Where "each" appears in a line of the entries below, that line should be copied.

[Data items]
=== Section Start ===
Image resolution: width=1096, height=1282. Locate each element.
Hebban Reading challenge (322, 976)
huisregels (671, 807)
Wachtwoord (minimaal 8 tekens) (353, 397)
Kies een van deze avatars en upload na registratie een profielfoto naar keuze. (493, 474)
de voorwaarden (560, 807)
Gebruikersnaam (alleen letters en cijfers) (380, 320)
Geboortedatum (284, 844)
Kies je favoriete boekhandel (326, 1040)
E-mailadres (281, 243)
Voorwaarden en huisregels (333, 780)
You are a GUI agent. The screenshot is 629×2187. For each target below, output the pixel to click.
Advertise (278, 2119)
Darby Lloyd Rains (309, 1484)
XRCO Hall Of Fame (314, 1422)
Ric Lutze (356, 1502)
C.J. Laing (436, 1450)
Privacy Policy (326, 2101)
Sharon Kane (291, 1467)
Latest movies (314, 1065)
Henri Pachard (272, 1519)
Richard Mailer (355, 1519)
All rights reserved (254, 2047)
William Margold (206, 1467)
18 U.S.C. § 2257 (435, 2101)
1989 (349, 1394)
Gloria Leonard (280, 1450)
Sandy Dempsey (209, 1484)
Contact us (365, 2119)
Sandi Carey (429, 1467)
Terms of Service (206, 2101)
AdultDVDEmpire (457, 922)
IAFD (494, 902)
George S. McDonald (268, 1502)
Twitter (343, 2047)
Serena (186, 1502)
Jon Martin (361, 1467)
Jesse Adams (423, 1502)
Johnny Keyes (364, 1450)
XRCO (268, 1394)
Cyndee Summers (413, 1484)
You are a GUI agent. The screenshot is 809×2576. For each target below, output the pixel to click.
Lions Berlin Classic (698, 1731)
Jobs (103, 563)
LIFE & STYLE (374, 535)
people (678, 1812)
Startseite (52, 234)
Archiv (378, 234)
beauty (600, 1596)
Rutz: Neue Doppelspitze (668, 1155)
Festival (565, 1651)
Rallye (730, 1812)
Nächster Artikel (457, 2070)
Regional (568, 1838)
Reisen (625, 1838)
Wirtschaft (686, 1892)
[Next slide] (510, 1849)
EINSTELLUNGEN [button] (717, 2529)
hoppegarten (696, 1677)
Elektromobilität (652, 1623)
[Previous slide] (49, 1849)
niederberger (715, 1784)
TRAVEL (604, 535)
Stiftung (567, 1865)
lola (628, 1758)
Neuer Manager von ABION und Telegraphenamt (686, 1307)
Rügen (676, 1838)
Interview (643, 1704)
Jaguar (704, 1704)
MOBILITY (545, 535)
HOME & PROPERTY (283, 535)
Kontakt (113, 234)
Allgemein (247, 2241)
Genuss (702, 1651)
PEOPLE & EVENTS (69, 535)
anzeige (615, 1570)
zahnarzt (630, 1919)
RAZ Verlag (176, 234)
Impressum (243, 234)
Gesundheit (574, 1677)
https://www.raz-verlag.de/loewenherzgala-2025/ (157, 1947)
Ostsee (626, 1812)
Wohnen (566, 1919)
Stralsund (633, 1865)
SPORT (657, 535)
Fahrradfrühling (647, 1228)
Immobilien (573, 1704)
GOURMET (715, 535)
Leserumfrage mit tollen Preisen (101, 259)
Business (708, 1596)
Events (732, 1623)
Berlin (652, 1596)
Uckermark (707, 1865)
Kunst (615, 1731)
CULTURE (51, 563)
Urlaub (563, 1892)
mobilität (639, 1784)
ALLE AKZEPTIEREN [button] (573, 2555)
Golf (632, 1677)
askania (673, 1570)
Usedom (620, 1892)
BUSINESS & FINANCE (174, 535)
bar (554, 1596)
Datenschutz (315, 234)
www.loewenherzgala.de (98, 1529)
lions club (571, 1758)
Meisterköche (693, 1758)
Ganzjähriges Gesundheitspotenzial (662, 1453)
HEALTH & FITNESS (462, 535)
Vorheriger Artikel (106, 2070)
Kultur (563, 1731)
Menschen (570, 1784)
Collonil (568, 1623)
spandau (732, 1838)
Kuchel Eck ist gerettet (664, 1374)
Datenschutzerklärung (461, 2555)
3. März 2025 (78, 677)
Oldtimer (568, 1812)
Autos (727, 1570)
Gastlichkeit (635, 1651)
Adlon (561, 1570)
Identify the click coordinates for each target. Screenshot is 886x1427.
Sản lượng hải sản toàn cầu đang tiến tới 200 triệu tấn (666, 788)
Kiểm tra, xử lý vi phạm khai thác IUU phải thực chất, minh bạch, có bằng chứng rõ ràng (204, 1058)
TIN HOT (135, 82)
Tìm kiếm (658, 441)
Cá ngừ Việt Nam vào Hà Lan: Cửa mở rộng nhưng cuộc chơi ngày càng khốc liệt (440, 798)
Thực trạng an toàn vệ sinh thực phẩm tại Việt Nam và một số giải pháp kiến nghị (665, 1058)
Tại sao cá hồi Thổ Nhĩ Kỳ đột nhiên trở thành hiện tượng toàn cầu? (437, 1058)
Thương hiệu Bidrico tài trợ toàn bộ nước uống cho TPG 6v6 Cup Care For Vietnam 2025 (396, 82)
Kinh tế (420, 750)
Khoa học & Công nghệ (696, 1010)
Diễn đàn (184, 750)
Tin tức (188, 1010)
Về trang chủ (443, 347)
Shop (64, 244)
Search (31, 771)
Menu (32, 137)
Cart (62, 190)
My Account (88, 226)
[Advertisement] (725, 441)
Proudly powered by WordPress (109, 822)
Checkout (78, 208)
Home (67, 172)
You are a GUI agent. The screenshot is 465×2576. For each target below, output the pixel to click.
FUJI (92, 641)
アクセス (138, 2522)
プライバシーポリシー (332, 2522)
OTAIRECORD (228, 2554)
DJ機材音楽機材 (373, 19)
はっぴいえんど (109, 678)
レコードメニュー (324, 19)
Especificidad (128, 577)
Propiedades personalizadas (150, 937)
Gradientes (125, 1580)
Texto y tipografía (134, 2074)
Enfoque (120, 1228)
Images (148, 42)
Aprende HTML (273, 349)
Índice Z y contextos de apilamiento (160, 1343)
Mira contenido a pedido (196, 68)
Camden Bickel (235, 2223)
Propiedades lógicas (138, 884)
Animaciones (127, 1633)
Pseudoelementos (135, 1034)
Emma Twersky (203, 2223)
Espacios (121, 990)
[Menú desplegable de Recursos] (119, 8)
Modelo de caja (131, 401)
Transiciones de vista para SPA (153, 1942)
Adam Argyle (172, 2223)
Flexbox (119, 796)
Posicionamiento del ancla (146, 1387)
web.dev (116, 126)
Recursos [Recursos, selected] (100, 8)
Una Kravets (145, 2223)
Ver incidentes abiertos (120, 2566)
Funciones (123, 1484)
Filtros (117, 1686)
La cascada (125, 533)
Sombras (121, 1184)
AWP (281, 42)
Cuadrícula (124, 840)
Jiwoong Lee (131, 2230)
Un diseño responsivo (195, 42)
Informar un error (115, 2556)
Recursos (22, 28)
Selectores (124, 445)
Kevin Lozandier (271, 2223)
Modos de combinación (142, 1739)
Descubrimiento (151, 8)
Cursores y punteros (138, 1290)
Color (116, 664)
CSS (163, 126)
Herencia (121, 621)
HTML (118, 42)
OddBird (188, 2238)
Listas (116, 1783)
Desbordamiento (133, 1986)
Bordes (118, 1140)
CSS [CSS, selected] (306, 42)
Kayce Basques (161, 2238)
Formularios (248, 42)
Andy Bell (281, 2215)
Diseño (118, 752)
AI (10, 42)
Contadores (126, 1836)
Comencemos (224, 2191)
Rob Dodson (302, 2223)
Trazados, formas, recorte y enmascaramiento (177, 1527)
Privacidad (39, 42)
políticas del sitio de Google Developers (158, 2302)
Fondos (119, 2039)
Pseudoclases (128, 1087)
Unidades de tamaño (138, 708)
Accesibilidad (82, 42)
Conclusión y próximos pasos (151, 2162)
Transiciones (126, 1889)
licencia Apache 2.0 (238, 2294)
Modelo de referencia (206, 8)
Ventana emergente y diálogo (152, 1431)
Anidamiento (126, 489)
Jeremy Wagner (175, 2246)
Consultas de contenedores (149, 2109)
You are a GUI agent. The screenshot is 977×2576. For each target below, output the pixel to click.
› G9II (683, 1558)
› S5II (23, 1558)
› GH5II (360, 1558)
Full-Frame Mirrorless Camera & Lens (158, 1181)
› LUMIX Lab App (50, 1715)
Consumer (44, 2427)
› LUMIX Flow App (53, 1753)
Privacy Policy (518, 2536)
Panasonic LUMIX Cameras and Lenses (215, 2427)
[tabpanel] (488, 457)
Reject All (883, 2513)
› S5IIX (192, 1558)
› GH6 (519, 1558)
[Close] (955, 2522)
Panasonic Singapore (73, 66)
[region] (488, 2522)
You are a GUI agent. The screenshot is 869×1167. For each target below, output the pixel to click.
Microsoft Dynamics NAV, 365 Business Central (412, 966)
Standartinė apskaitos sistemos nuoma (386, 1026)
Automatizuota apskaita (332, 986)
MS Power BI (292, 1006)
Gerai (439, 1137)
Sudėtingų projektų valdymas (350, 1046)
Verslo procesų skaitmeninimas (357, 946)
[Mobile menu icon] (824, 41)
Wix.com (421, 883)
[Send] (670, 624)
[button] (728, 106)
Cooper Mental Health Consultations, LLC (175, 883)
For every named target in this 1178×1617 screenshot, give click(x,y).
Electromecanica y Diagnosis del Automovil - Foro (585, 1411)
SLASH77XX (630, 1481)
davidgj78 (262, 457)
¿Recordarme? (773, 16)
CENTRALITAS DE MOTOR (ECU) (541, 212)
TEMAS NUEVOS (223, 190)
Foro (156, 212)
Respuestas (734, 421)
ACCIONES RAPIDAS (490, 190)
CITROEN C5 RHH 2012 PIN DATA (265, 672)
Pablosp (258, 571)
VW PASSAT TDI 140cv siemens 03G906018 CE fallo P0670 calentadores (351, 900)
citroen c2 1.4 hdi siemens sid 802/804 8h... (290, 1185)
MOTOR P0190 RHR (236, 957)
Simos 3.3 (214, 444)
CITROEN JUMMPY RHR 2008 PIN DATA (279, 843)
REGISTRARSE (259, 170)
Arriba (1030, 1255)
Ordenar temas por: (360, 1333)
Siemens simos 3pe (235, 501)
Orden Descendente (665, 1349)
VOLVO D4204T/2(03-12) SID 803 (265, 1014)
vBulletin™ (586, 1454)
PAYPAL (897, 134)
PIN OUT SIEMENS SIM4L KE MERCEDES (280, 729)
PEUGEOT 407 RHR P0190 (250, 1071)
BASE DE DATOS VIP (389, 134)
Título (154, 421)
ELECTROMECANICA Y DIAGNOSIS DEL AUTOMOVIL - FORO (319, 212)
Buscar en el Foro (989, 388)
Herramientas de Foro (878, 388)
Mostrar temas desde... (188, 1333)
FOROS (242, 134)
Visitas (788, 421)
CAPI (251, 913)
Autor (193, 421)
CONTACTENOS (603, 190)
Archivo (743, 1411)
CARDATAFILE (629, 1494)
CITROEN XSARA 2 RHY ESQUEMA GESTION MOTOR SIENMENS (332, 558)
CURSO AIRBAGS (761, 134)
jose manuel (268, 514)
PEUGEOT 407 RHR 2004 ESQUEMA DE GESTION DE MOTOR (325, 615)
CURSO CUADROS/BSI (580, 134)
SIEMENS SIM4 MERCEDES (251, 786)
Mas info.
=== Section End ===
- **Task result**:
Image resolution: width=1096, height=1282. Locate each element.
You are a GUI agent. The screenshot is 629×2187. For each target below, output the pixel to click.
You are a GUI agent. The screenshot is 809×2576. For each target below, output the pixel to click.
Identify the click coordinates for each target. Screenshot is 886x1427.
You are a GUI agent. The screenshot is 465×2576. For each target below, output the pixel to click.
You are a GUI agent. The screenshot is 977×2576. For each target below, output the pixel to click.
You are a GUI agent. The screenshot is 869×1167. For each target below, output the pixel to click.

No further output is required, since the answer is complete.